Each year since 2013, we have analysed the language of web content associated with .eu IDNs. The data set was 40 000 .eu IDNs (second level) and 1 900 .ею IDNs (top level).
Exclude those with no content downloaded
For 13 000 of the .eu IDNs and 1 500 of the .ею IDNs, no content was downloaded.
This left a set of 27 000 .eu IDNs and 400 .ею IDNs with active web content.
Second level IDNs under .eu
IDNs at the second level under .eu are supported in three scripts: Latin, Cyrillic and Greek.
In the data set of 40 000, there were 37 000 Latin script .eu domains, 1 100 Cyrillic, and 1 900 Greek script
Of the set of 27 000 .eu second level IDNs with active web content, 26 000 are Latin script, 600 Cyrillic script and 400 Greek script.
The rate of active web content is 70% for Latin script, 55% Cyrillic, and 21% Greek. has dropped across all scripts under the .eu second level IDN space since last year.
If we are correct in thinking that IDNs link strongly with associated languages, we would expect to see a high correlation between script and language (eg Greek content with Greek script domain names) and to see web content in languages for which IDNs are particularly relevant (eg German, French, Swedish). Because the .eu domain is associated with the European Union and three countries of the European Economic Area (Iceland, Liechtenstein and Norway), and has a residency requirement, we would not expect to see many non-European languages (eg Chinese, Korean) featuring in the language analysis.
Languages cluster around relevant scripts
As with the larger data set, clear patterns emerge within the .eu data.

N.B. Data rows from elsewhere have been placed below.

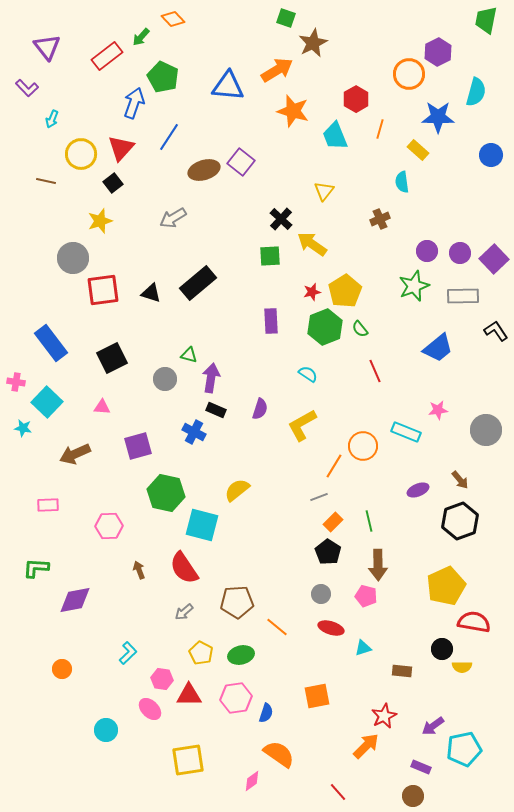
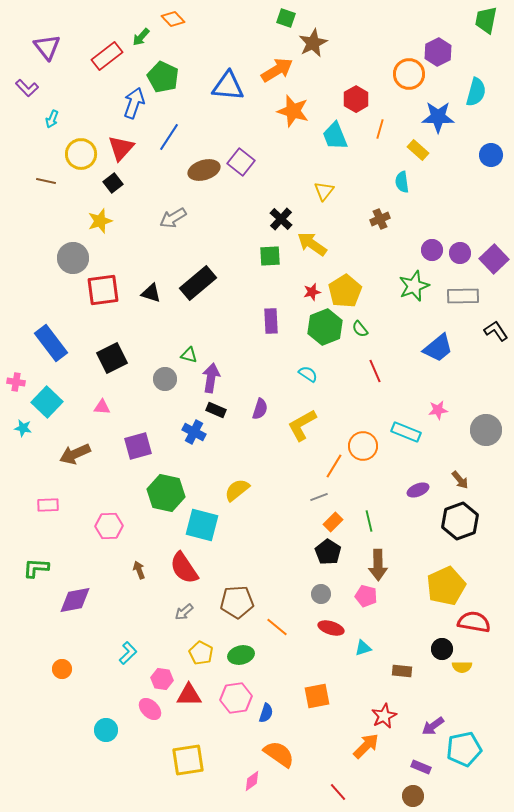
purple circle at (427, 251): moved 5 px right, 1 px up
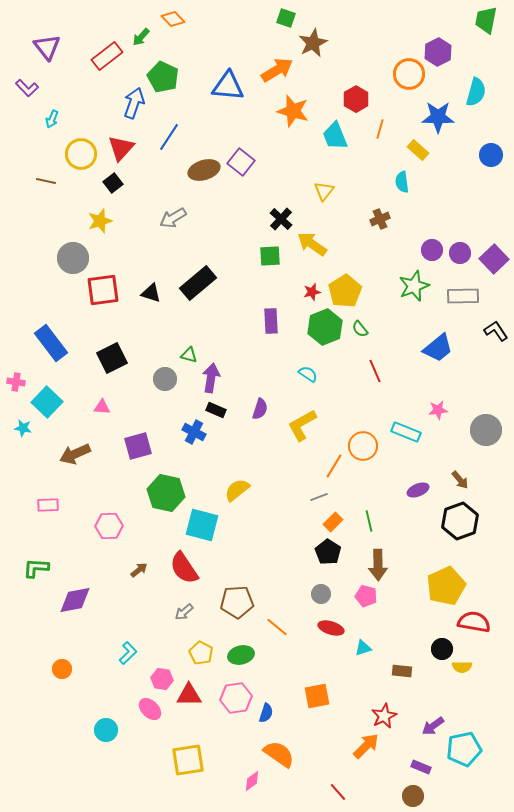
brown arrow at (139, 570): rotated 72 degrees clockwise
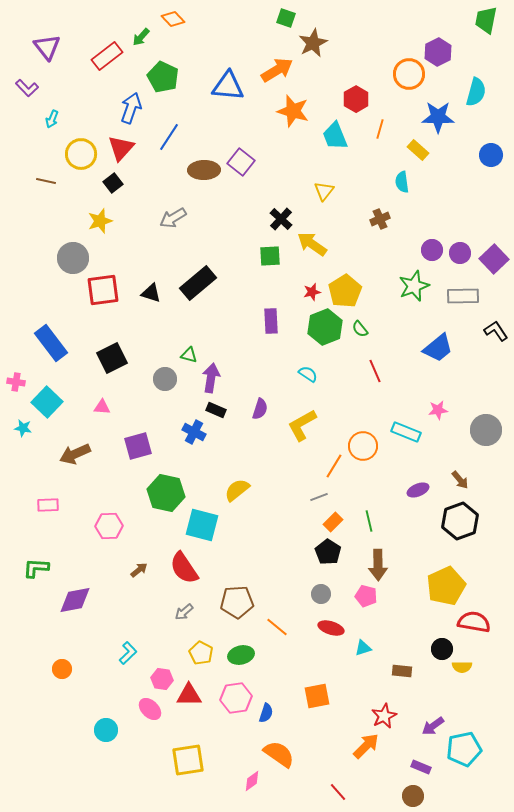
blue arrow at (134, 103): moved 3 px left, 5 px down
brown ellipse at (204, 170): rotated 16 degrees clockwise
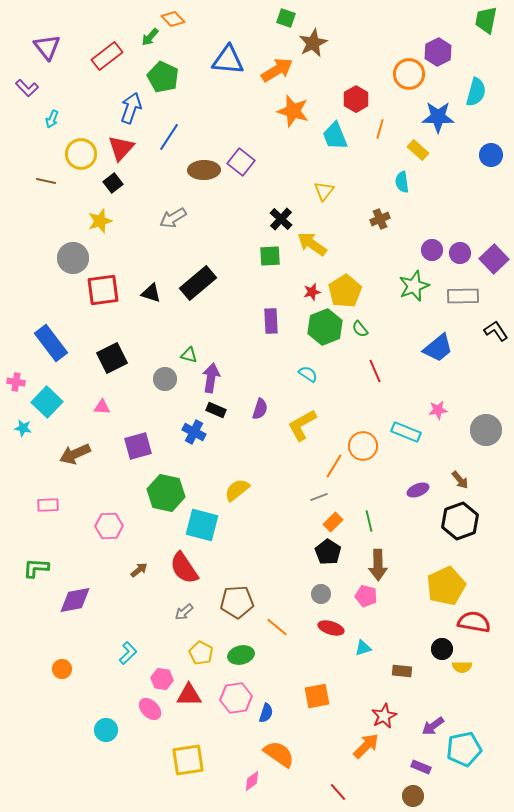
green arrow at (141, 37): moved 9 px right
blue triangle at (228, 86): moved 26 px up
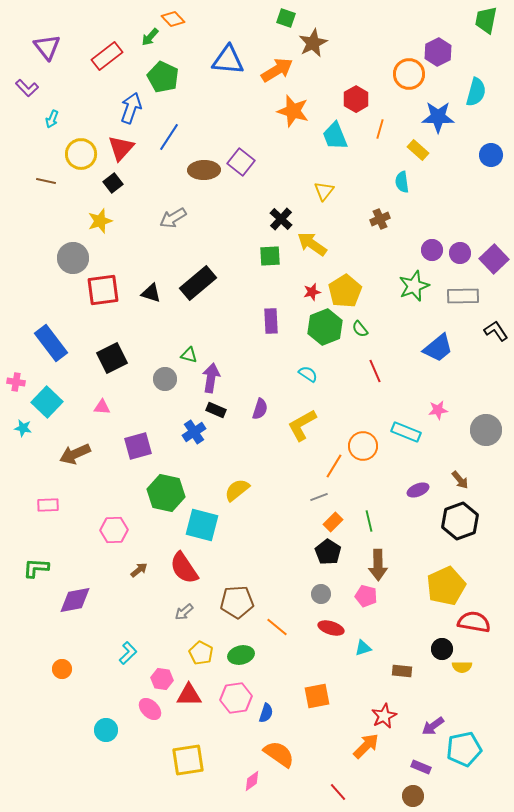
blue cross at (194, 432): rotated 30 degrees clockwise
pink hexagon at (109, 526): moved 5 px right, 4 px down
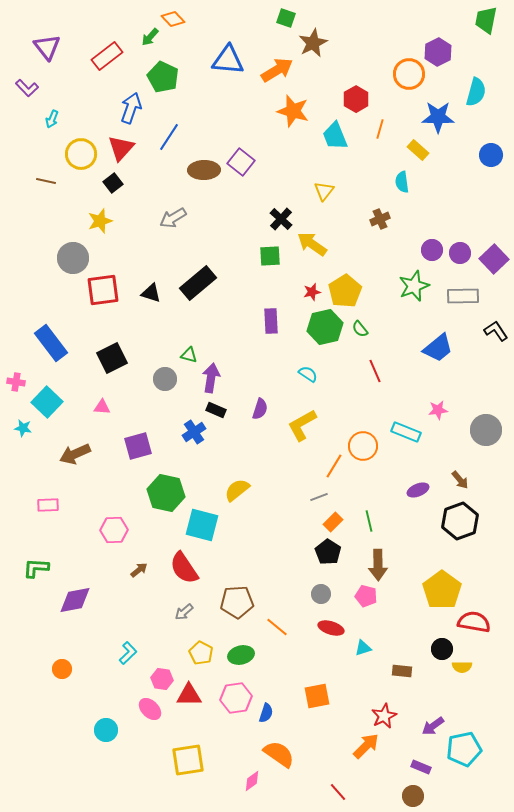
green hexagon at (325, 327): rotated 8 degrees clockwise
yellow pentagon at (446, 586): moved 4 px left, 4 px down; rotated 12 degrees counterclockwise
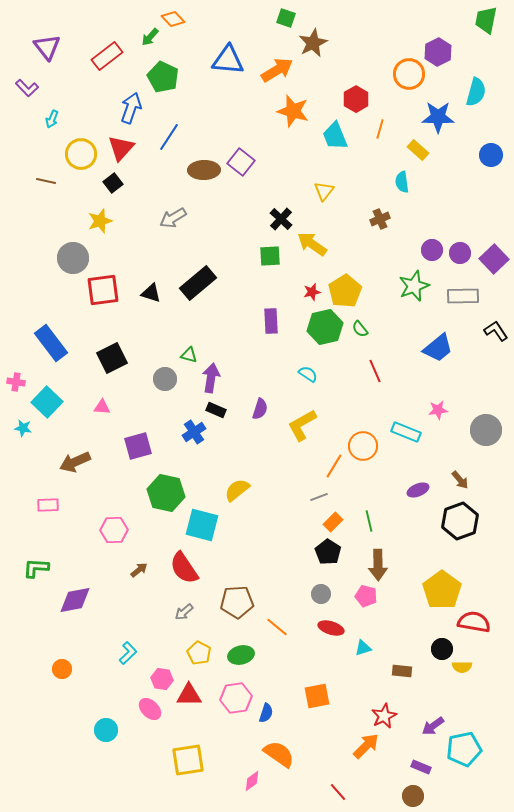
brown arrow at (75, 454): moved 8 px down
yellow pentagon at (201, 653): moved 2 px left
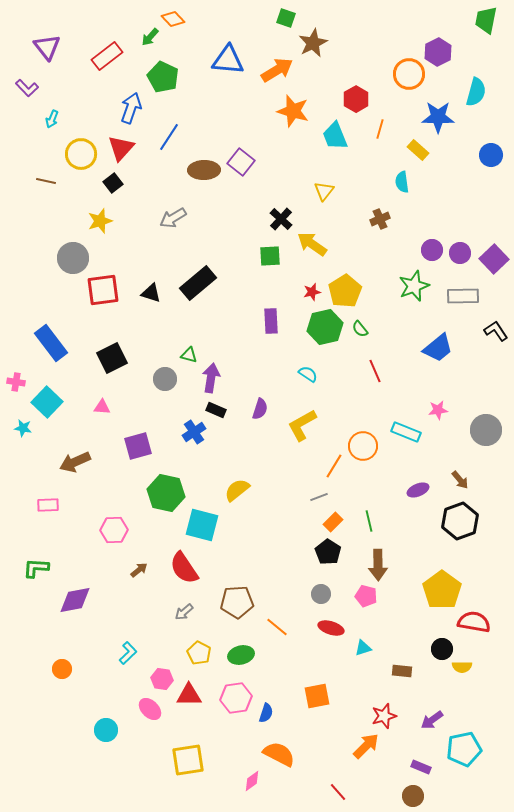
red star at (384, 716): rotated 10 degrees clockwise
purple arrow at (433, 726): moved 1 px left, 6 px up
orange semicircle at (279, 754): rotated 8 degrees counterclockwise
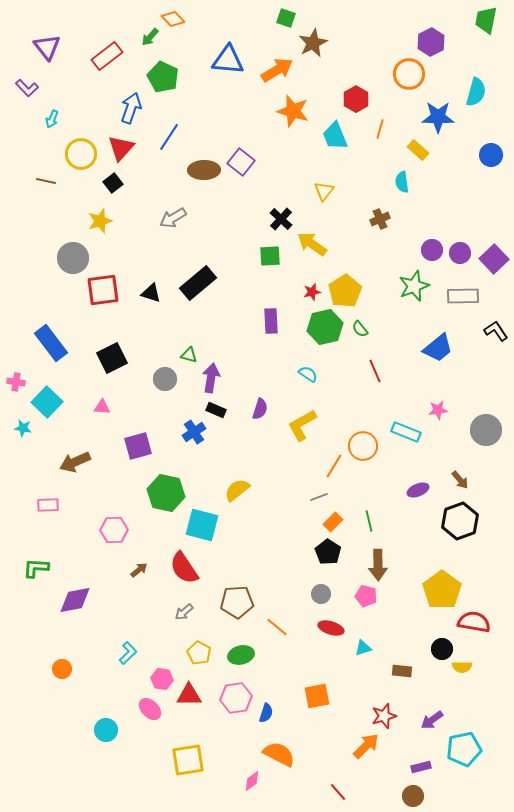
purple hexagon at (438, 52): moved 7 px left, 10 px up
purple rectangle at (421, 767): rotated 36 degrees counterclockwise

Domain name script is an accurate signal of website language
Bulgarian and Russian language websites are associated with Cyrillic script domains and not with Greek or Latin script domains (apart from a single Russian language website associated with a Latin script IDN); Greek language websites are only associated with Greek script domains. An array of European languages are associated with Latin script IDNs, with German language making up 40% of websites. These results are broadly consistent year on year.
The small sample sizes for Cyrillic and Greek mean that relatively small differences in numbers can result in large percentages. For example, of the 5% of “other” languages in the Greek script IDNs, none have more than 3 websites. As with the larger data set, English performs strongly across all three scripts reflecting its popularity as a second language among Internet users.